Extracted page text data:
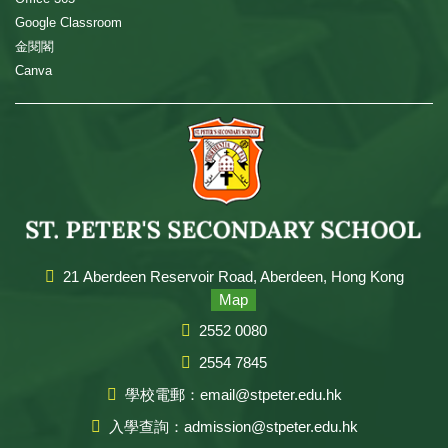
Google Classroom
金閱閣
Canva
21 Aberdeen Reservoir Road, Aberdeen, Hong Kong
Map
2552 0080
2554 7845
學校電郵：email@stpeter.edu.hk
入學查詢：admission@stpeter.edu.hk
* * *
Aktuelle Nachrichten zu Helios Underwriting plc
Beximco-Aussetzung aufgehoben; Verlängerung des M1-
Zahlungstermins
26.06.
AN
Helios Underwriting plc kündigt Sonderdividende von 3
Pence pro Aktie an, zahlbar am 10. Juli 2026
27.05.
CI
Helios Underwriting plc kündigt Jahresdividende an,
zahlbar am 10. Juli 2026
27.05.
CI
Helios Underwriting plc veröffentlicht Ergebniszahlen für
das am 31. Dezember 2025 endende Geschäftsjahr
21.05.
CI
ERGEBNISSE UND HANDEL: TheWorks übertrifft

[Work item]:
From the entries above, show each line that includes the string "zahlbar".

[Answer for this exercise]:
Pence pro Aktie an, zahlbar am 10. Juli 2026
zahlbar am 10. Juli 2026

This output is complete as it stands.